The Four Stages of High Growth
Our practice has largely focused on high growth companies who have raised capital from private equity investors. High growth businesses, particularly those that are private equity backed, have an added dimension of complexity - limited time and resources. The PE investment brings the resources (the carrot), but also brings with it time bound goals for achieving return (the stick). The investment acts as the catalyst for the business to move to the next level of growth. As we worked with these companies fighting to grow and build a sustainable organization quickly, we realized that the stage of growth a company is in is very important context for understanding organizational maturity. In other words, the Six Imperatives for High Growth look very different at each stage of growth.
We’ve had the privilege of working with and for companies that are very large and very small. Operating a successful business that employs a few people is like riding a bike compared to operating a multinational corporation with thousands of people which is more like captaining the space shuttle. There’s a whole lot more complexity to that latter mission. Complexity is really what sets each stage of growth apart from the next.
Like people, organizations also develop competencies. In describing the Four Stages we highlight some of the organizational competencies, or muscle, needed to progress at that stage.
Emerge
Informal. Ad Hoc. Undefined, Reactive.
You say that like its a bad thing!? Getting started is messy. The truth is businesses generally start when one or two people have an idea. The early founders and their first employees form a team. The team is really the simplest unit of an organization. At this stage one team forms around an idea or opportunity. They are proving out a concept and business model. The company is at its most creative with nothing to encumber innovation other than lack of resources: people, money, time.
Companies in the emergent stage are extremely agile frequently pivoting in reaction to client demands and customer feedback. Until they have landed on their formula for success, there really is no point in codifying much. That’s why the focus of this stage is proving out their business model, product, or market opportunity quickly.
Organizational competencies at this stage are creativity and agility. During this messy creative time many companies have a nascent identity that draws largely from the founder and his/her values and vision which are organic and unscripted.
Operationalize Stage
Defined, Data-informed, Focused, Proactive
Ah ha! Now we’re getting somewhere. Once the business has proof of concept - someone is buying what you are selling - it’s time to build the mousetrap - or the infrastructure needed to support the operation. In many ways, the Operationalize Stage is the most important. It’s the stage where the company moves from purely entrepreneurial and creative to building its foundation for growth - the processes and capacity to serve more customers and serve them in a consistent way.

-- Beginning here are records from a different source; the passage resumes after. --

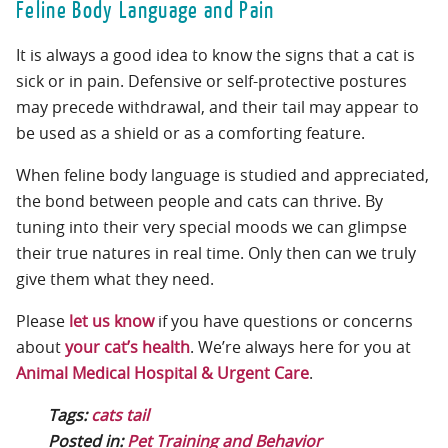
Feline Body Language and Pain
It is always a good idea to know the signs that a cat is
sick or in pain. Defensive or self-protective postures
may precede withdrawal, and their tail may appear to
be used as a shield or as a comforting feature.
When feline body language is studied and appreciated,
the bond between people and cats can thrive. By
tuning into their very special moods we can glimpse
their true natures in real time. Only then can we truly
give them what they need.
Please
let us know
if you have questions or concerns
about
your cat’s health
. We’re always here for you at
Animal Medical Hospital & Urgent Care
.
Tags:
cats tail
Posted in:
Pet Training and Behavior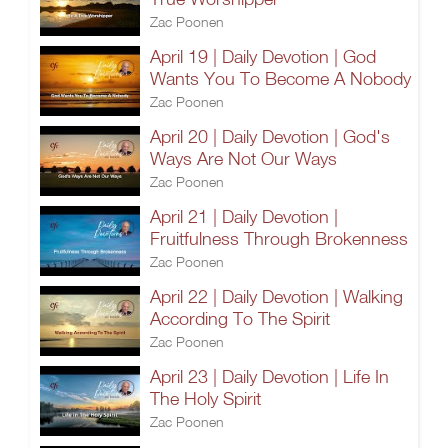
Zac Poonen
April 19 | Daily Devotion | God
Wants You To Become A Nobody
Zac Poonen
April 20 | Daily Devotion | God's
Ways Are Not Our Ways
Zac Poonen
April 21 | Daily Devotion |
Fruitfulness Through Brokenness
Zac Poonen
April 22 | Daily Devotion | Walking
According To The Spirit
Zac Poonen
April 23 | Daily Devotion | Life In
The Holy Spirit
Zac Poonen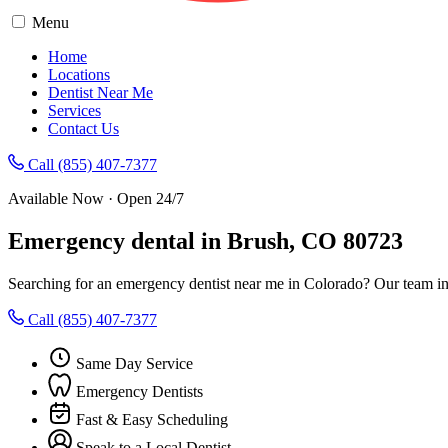
Menu
Home
Locations
Dentist Near Me
Services
Contact Us
Call (855) 407-7377
Available Now · Open 24/7
Emergency dental in Brush, CO 80723
Searching for an emergency dentist near me in Colorado? Our team in
Call (855) 407-7377
Same Day Service
Emergency Dentists
Fast & Easy Scheduling
Speak to a Local Dentist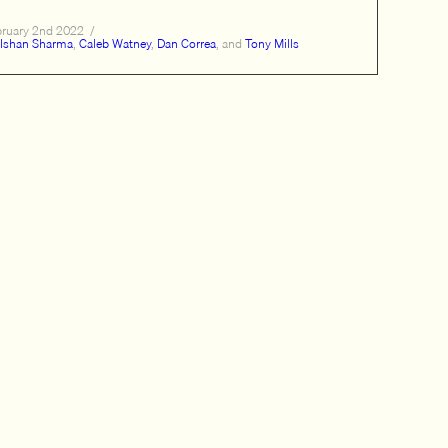
bruary 2nd 2022
/
Ishan Sharma
,
Caleb Watney
,
Dan Correa
, and
Tony Mills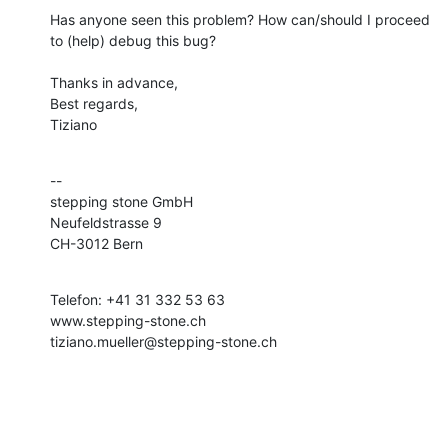
Has anyone seen this problem? How can/should I proceed 
to (help) debug this bug?

Thanks in advance,

Best regards,

Tiziano
--

stepping stone GmbH

Neufeldstrasse 9

CH-3012 Bern
Telefon: +41 31 332 53 63

www.stepping-stone.ch

tiziano.mueller@stepping-stone.ch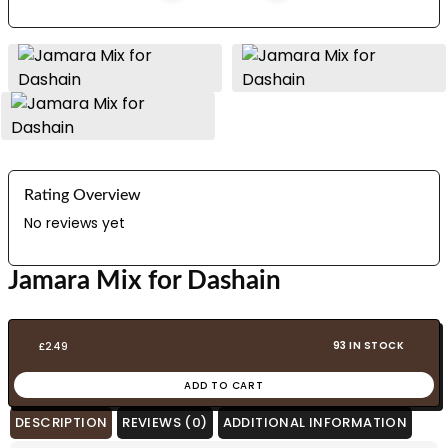
Rating Overview
No reviews yet
Jamara Mix for Dashain
93 IN STOCK
£
2.49
ADD TO CART
DESCRIPTION
REVIEWS (0)
ADDITIONAL INFORMATION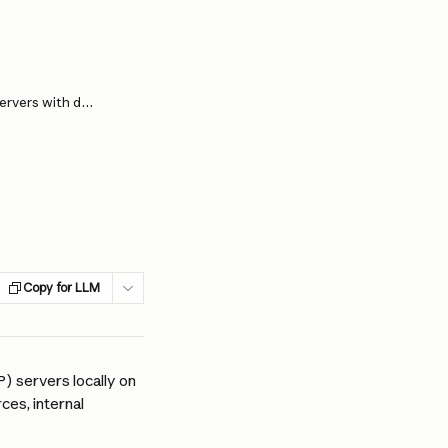
Deploying enterprise-grade MCP servers with desktop extensions
Copy for LLM
 servers locally on 
es, internal 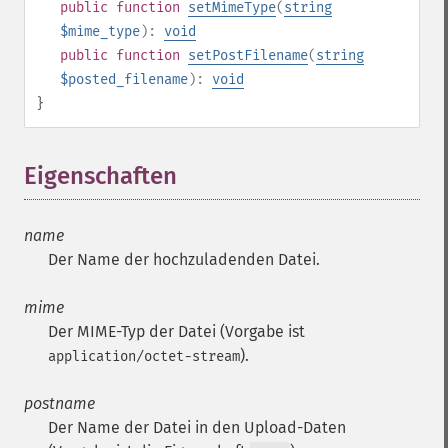
public
function
setMimeType
(
string
$mime_type
):
void
public
function
setPostFilename
(
string
$posted_filename
):
void
}
Eigenschaften
¶
name
Der Name der hochzuladenden Datei.
mime
Der MIME-Typ der Datei (Vorgabe ist
).
application/octet-stream
postname
Der Name der Datei in den Upload-Daten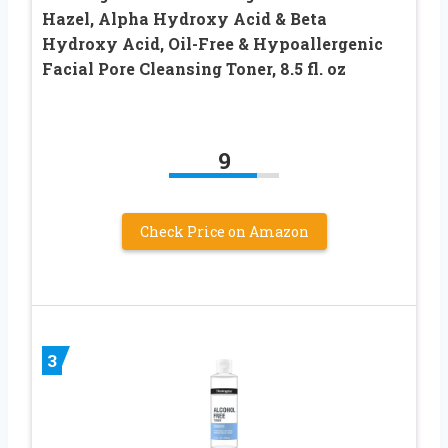
Hazel, Alpha Hydroxy Acid & Beta
Hydroxy Acid, Oil-Free & Hypoallergenic
Facial Pore Cleansing Toner, 8.5 fl. oz
9
Check Price on Amazon
3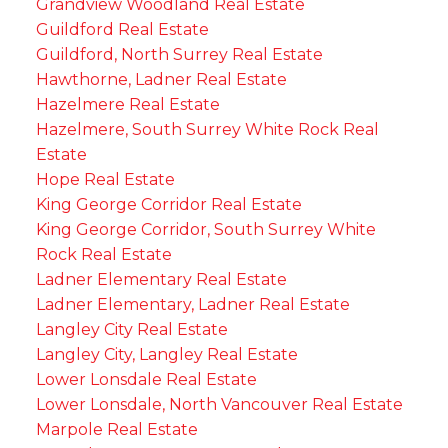
Grandview Woodland Real Estate
Guildford Real Estate
Guildford, North Surrey Real Estate
Hawthorne, Ladner Real Estate
Hazelmere Real Estate
Hazelmere, South Surrey White Rock Real
Estate
Hope Real Estate
King George Corridor Real Estate
King George Corridor, South Surrey White
Rock Real Estate
Ladner Elementary Real Estate
Ladner Elementary, Ladner Real Estate
Langley City Real Estate
Langley City, Langley Real Estate
Lower Lonsdale Real Estate
Lower Lonsdale, North Vancouver Real Estate
Marpole Real Estate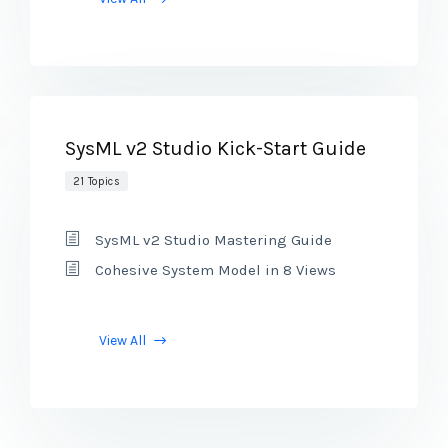
SysML v2 Studio Kick-Start Guide
21 Topics
SysML v2 Studio Mastering Guide
Cohesive System Model in 8 Views
View All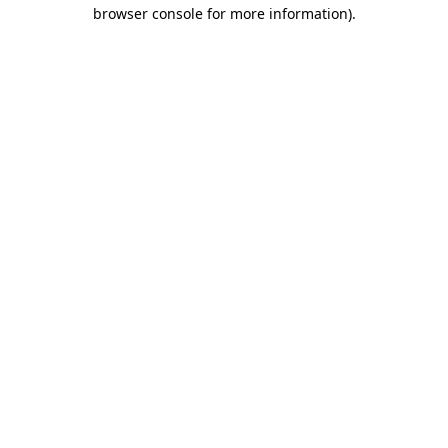
browser console for more information).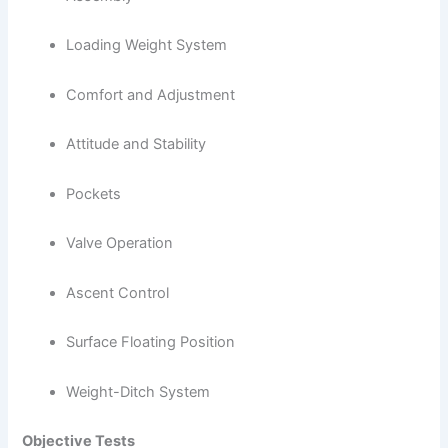
Loading Weight System
Comfort and Adjustment
Attitude and Stability
Pockets
Valve Operation
Ascent Control
Surface Floating Position
Weight-Ditch System
Objective Tests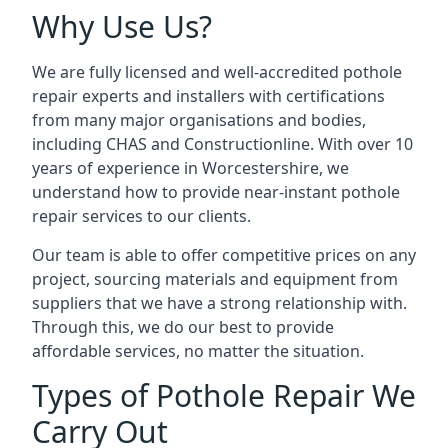
Why Use Us?
We are fully licensed and well-accredited pothole
repair experts and installers with certifications
from many major organisations and bodies,
including CHAS and Constructionline. With over 10
years of experience in Worcestershire, we
understand how to provide near-instant pothole
repair services to our clients.
Our team is able to offer competitive prices on any
project, sourcing materials and equipment from
suppliers that we have a strong relationship with.
Through this, we do our best to provide
affordable services, no matter the situation.
Types of Pothole Repair We
Carry Out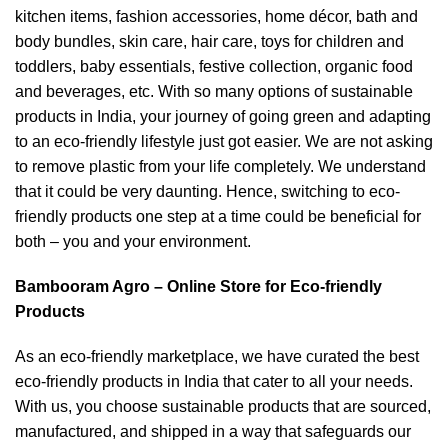
kitchen items, fashion accessories, home décor, bath and
body bundles, skin care, hair care, toys for children and
toddlers, baby essentials, festive collection, organic food
and beverages, etc. With so many options of sustainable
products in India, your journey of going green and adapting
to an eco-friendly lifestyle just got easier. We are not asking
to remove plastic from your life completely. We understand
that it could be very daunting. Hence, switching to eco-
friendly products one step at a time could be beneficial for
both – you and your environment.
Bambooram Agro – Online Store for Eco-friendly
Products
As an eco-friendly marketplace, we have curated the best
eco-friendly products in India that cater to all your needs.
With us, you choose sustainable products that are sourced,
manufactured, and shipped in a way that safeguards our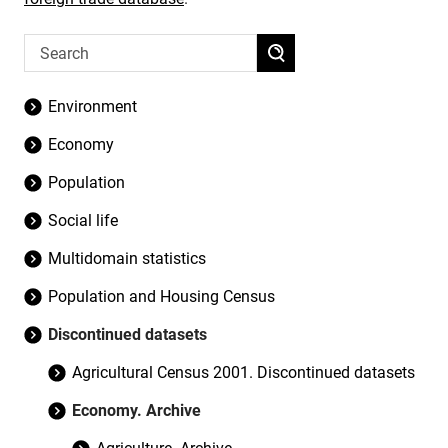
Environment
Economy
Population
Social life
Multidomain statistics
Population and Housing Census
Discontinued datasets
Agricultural Census 2001. Discontinued datasets
Economy. Archive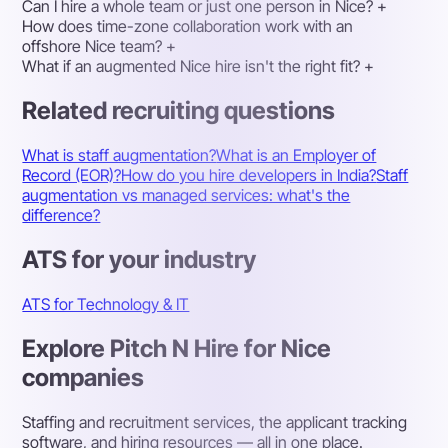
Can I hire a whole team or just one person in Nice?
+
How does time-zone collaboration work with an
offshore Nice team?
+
What if an augmented Nice hire isn't the right fit?
+
Related recruiting questions
What is staff augmentation?
What is an Employer of
Record (EOR)?
How do you hire developers in India?
Staff
augmentation vs managed services: what's the
difference?
ATS for your industry
ATS for Technology & IT
Explore Pitch N Hire for Nice
companies
Staffing and recruitment services, the applicant tracking
software, and hiring resources — all in one place.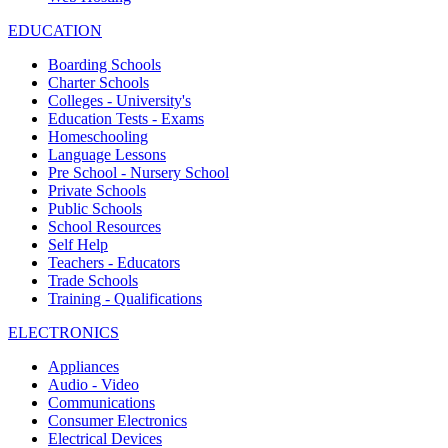
EDUCATION
Boarding Schools
Charter Schools
Colleges - University's
Education Tests - Exams
Homeschooling
Language Lessons
Pre School - Nursery School
Private Schools
Public Schools
School Resources
Self Help
Teachers - Educators
Trade Schools
Training - Qualifications
ELECTRONICS
Appliances
Audio - Video
Communications
Consumer Electronics
Electrical Devices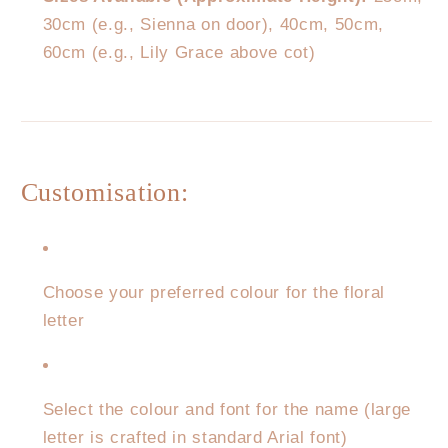
30cm (e.g., Sienna on door), 40cm, 50cm,
60cm (e.g., Lily Grace above cot)
Customisation:
Choose your preferred colour for the floral
letter
Select the colour and font for the name (large
letter is crafted in standard Arial font)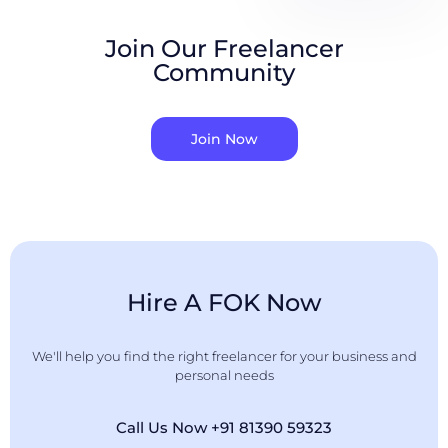
Join Our Freelancer
Community
Join Now
Hire A FOK Now
We'll help you find the right freelancer for your business and
personal needs
Call Us Now +91 81390 59323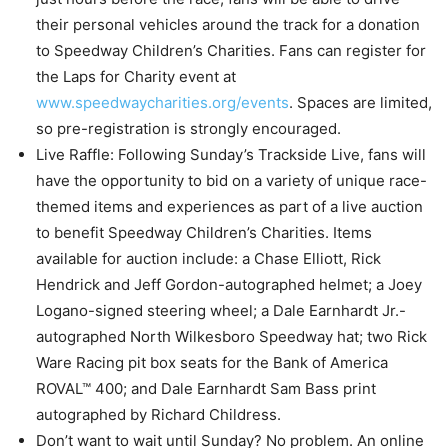
their personal vehicles around the track for a donation
to Speedway Children’s Charities. Fans can register for
the Laps for Charity event at
www.speedwaycharities.org/events
. Spaces are limited,
so pre-registration is strongly encouraged.
Live Raffle: Following Sunday’s Trackside Live, fans will
have the opportunity to bid on a variety of unique race-
themed items and experiences as part of a live auction
to benefit Speedway Children’s Charities. Items
available for auction include: a Chase Elliott, Rick
Hendrick and Jeff Gordon-autographed helmet; a Joey
Logano-signed steering wheel; a Dale Earnhardt Jr.-
autographed North Wilkesboro Speedway hat; two Rick
Ware Racing pit box seats for the Bank of America
ROVAL™ 400; and Dale Earnhardt Sam Bass print
autographed by Richard Childress.
Don’t want to wait until Sunday? No problem. An online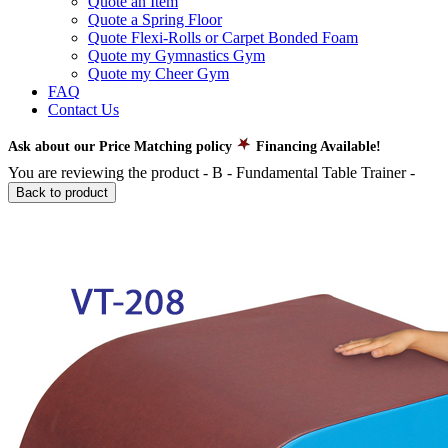
Quote an Item
Quote a Spring Floor
Quote Flexi-Rolls or Carpet Bonded Foam
Quote my Gymnastics Gym
Quote my Cheer Gym
FAQ
Contact Us
Ask about our Price Matching policy
Financing Available!
You are reviewing the product -
B - Fundamental Table Trainer
-
Back to product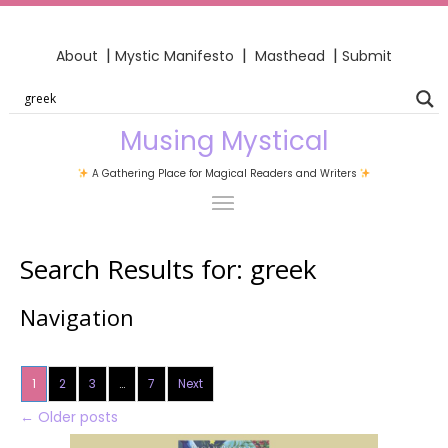
|
|
|
About
Mystic Manifesto
Masthead
Submit
Musing Mystical
A Gathering Place for Magical Readers and Writers
Search Results for:
greek
Navigation
1
2
3
…
7
Next
←
Older posts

One company we worked with described the shift rightly in terms of “productizing” their software offering. They had developed technology that could do a lot of things. When they threw it at the market, different customers liked different iterations. In the Emerge Stage, they were reactive and built whatever the paying client wanted which resulted in many one-off products. The shift to the Operationalize Stage occurred when they had enough data and experience to be able to take the proactive step to stop customizing for each client and develop one product to take to market.
The Operationalize Stage of growth is internally focused and the organizational competencies that develop at this stage center around process development. Developing processes to support innovation is a very different skillset from innovation itself and often companies look outside to hire people with this skillset to complement the entrepreneur founder(s) who likely lead with creativity over process. Also at this stage, the company has likely grown beyond the one founding team to multiple teams. This added complexity is what drives the need for more process and intentional communication.
Grow Stage
Accountable, Data-driven, Predictable
Bring it on! The company shifts from the internal focus of the Operationalize Stage to the external sales focus of the Grow Stage. With the mousetrap built, the company can confidently turn on the sales spigot and grow!
When the growth accelerates, it quickly overwhelms the organization - even if the foundational mousetrap is in place. One of the biggest limiting factors in scaling is people. Organizations must develop the competency to bring in talent and get them up to speed quickly.
Becoming what Google calls a “self-replicating talent machine” is one core organizational competency to develop in this stage. In addition, with processes firmly in place, the company can begin to learn from the mousetrap and mine it for efficiencies.
Explore & Expand
Strategic, Agile, Innovative, Opportunistic
Let’s take this show on the road! Companies that make it to this stage of growth have a firm foundation and proven successes from which to dream big. It’s time to parlay the mousetrap into new products, verticals, geographies, etc. By now the organization has strong core competencies and a core identity to leverage into new business opportunities. Inorganic growth opportunities come into play here. Scale comes not from doing more of what we do but taking what we do and applying it to something new - a new product, market or geography for example.
One of the challenges at this stage of growth is keeping it fresh. What started out as pure innovation in the Emerge Stage is now a fully mature company. And often, what gets lost in the process - literally and figuratively - is the innovation that got you here in the first place. We all know the adage, “innovate or die.” At this stage it’s important to build in innovation and Innovation. Lower case “i” innovation refers to the incremental innovations that come from the mature part of the business through upgrading technologies, mining customer data and finding efficiencies. Capital “I” Innovation is blue ocean thinking. It’s the big hairy audacious goal. Companies in Explore & Expand must have both.